The announcement means some schools “will need to reschedule vaccination sessions planned for mid-November”, PHE said.
“Clinics will be rescheduled as soon as possible and children in high risk groups are advised to visit their GP if their school session is delayed, to ensure that they are protected early.
“The children’s programme has been underway since October, and the majority of this year’s flu vaccine has already been released. The amount of stock expected to be delivered overall remains sufficient to vaccinate all eligible children who present for vaccination but these delays affect around a quarter of the overall vaccine that has been ordered.”
It is the second time there have been issues with the supply of the vaccine. According to the Guardian, schools and GP surgeries were hit by shortages last month following delays in the manufacturing process last month.
At the time, AstraZeneca blamed the World Health Organisation, claiming the body took a month longer than planned to analyse recent trends.
It also comes after the government extended the offer of free flu vaccinations to all primary school pupils.

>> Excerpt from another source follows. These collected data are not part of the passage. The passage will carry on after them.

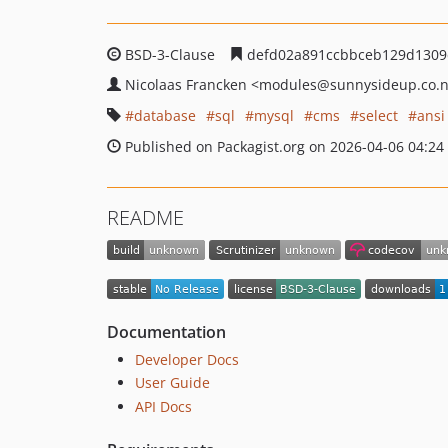
BSD-3-Clause
defd02a891ccbbceb129d1309
Nicolaas Francken
<modules
@sunnysideup.co.
database
sql
mysql
cms
select
ansi
Published on Packagist.org on 2026-04-06 04:24
README
Documentation
Developer Docs
User Guide
API Docs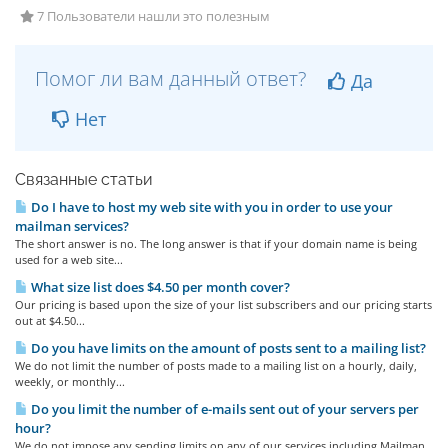
7 Пользователи нашли это полезным
Помог ли вам данный ответ?
Да
Нет
Связанные статьи
Do I have to host my web site with you in order to use your
mailman services?
The short answer is no. The long answer is that if your domain name is being
used for a web site...
What size list does $4.50 per month cover?
Our pricing is based upon the size of your list subscribers and our pricing starts
out at $4.50...
Do you have limits on the amount of posts sent to a mailing list?
We do not limit the number of posts made to a mailing list on a hourly, daily,
weekly, or monthly...
Do you limit the number of e-mails sent out of your servers per
hour?
We do not impose any sending limits on any of our services including Mailman.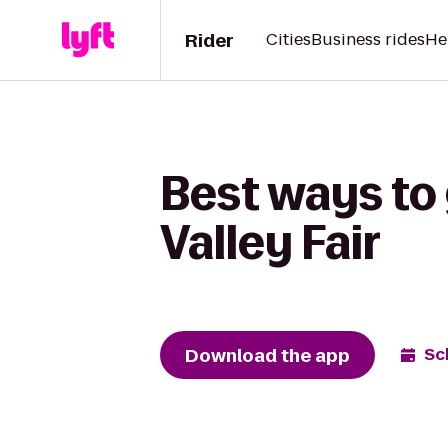
Rider
Cities
Business rides
He
Best ways to
Valley Fair
Download the app
Sc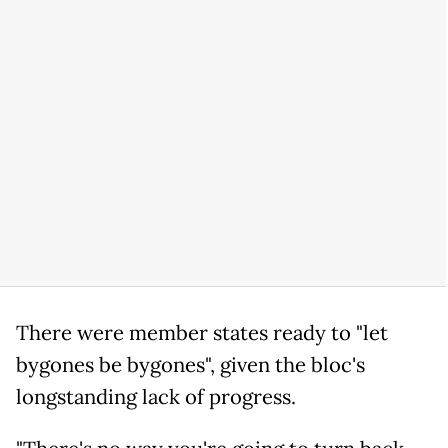
There were member states ready to "let
bygones be bygones", given the bloc's
longstanding lack of progress.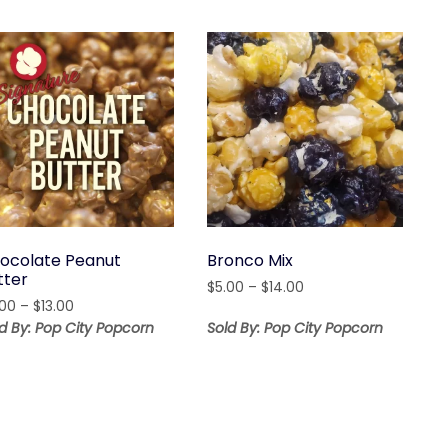
ocolate Peanut
Bronco Mix
tter
Price
$
5.00
–
$
14.00
Price
.00
–
$
13.00
range:
range:
$5.00
d By: Pop City Popcorn
Sold By: Pop City Popcorn
$8.00
through
through
$14.00
$13.00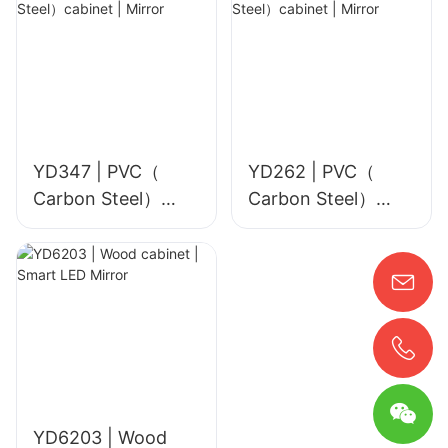
YD347 | PVC（
YD262 | PVC（
Carbon Steel）
Carbon Steel）
cabinet | Mirror
cabinet | Mirror
YD6203 | Wood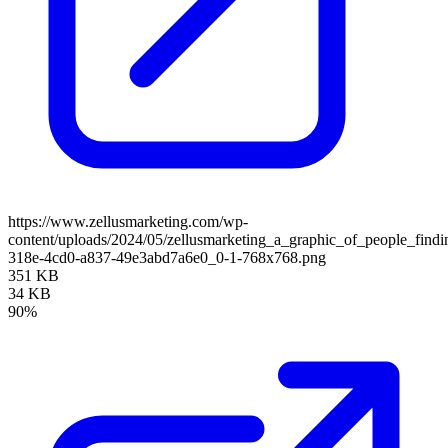
https://www.zellusmarketing.com/wp-
content/uploads/2024/05/zellusmarketing_a_graphic_of_people_find
318e-4cd0-a837-49e3abd7a6e0_0-1-768x768.png
351 KB
34 KB
90%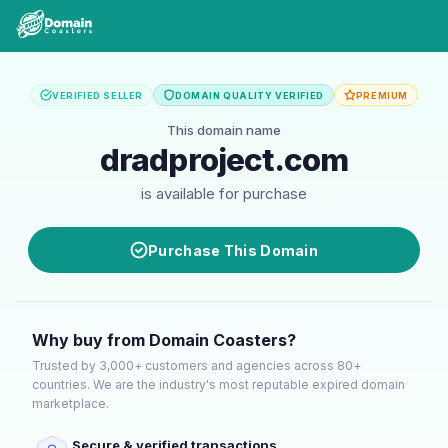
VERIFIED SELLER
DOMAIN QUALITY VERIFIED
PREMIUM
This domain name
dradproject.com
is available for purchase
Purchase This Domain
Why buy from Domain Coasters?
Trusted by 3,000+ customers and agencies across 80+
countries. We are the industry's most reputable expired domain
marketplace.
Secure & verified transactions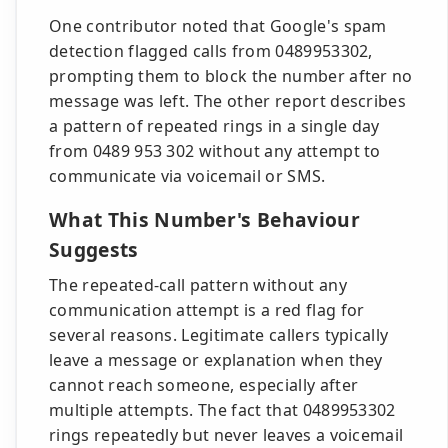
One contributor noted that Google's spam
detection flagged calls from 0489953302,
prompting them to block the number after no
message was left. The other report describes
a pattern of repeated rings in a single day
from 0489 953 302 without any attempt to
communicate via voicemail or SMS.
What This Number's Behaviour
Suggests
The repeated-call pattern without any
communication attempt is a red flag for
several reasons. Legitimate callers typically
leave a message or explanation when they
cannot reach someone, especially after
multiple attempts. The fact that 0489953302
rings repeatedly but never leaves a voicemail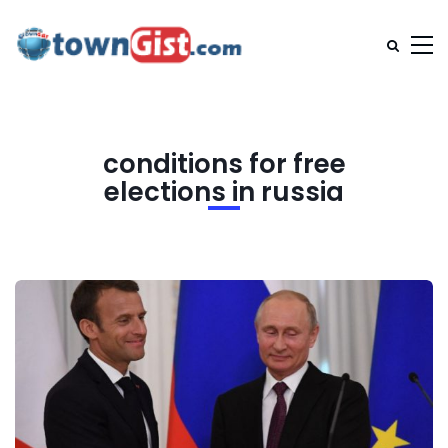
conditions for free
elections in russia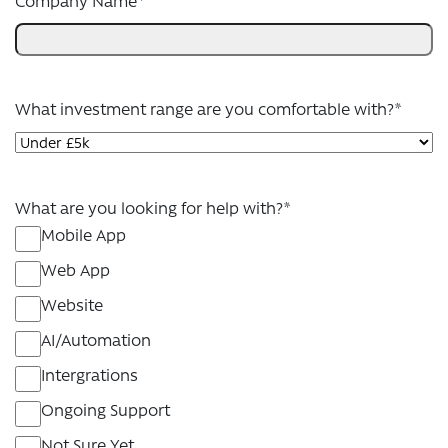
Company Name
*
What investment range are you comfortable with?
*
What are you looking for help with?
*
Mobile App
Web App
Website
AI/Automation
Intergrations
Ongoing Support
Not Sure Yet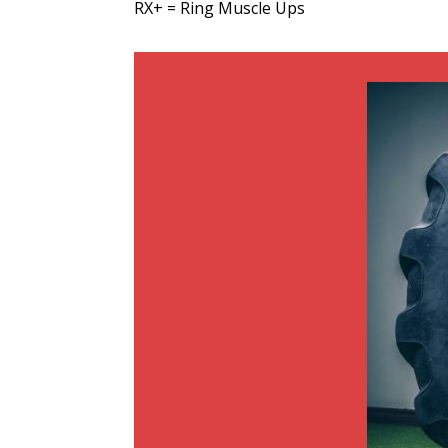
RX+ = Ring Muscle Ups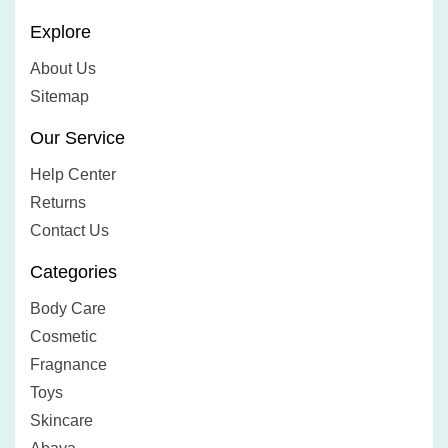
Explore
About Us
Sitemap
Our Service
Help Center
Returns
Contact Us
Categories
Body Care
Cosmetic
Fragnance
Toys
Skincare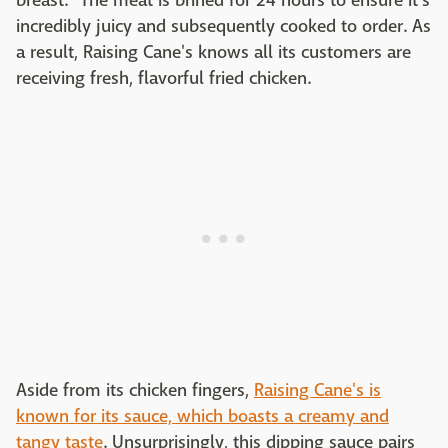
breast." The meat is brined for 24 hours to ensure it's
incredibly juicy and subsequently cooked to order. As
a result, Raising Cane's knows all its customers are
receiving fresh, flavorful fried chicken.
Aside from its chicken fingers,
Raising Cane's is
known for its sauce, which boasts a creamy and
tangy taste
. Unsurprisingly, this dipping sauce pairs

Previously, the vaccinations were only free to those in year 5 or below.
Dr Mary Ramsay, head of immunisation at Public Health England, said: “We are working with AstraZeneca and NHS England and Improvement to ensure that all eligible children get their flu vaccine as soon as possible.
“Children who have underlying medical conditions that make them more vulnerable to flu will be prioritised by GPs first.”
Laurent Abuaf, country president of AstraZeneca UK, said: “We realise how important it is to deliver a full supply of vaccine to the NHS and are doing everything possible to minimise the delay of these affected batches.
“As part of our normal product release process, we need to repeat some tests before a portion of our vaccine supply can be released and delivered.
“It is paramount that all batches complete the testing process before they can be supplied, and we are working as fast as possible to achieve this.”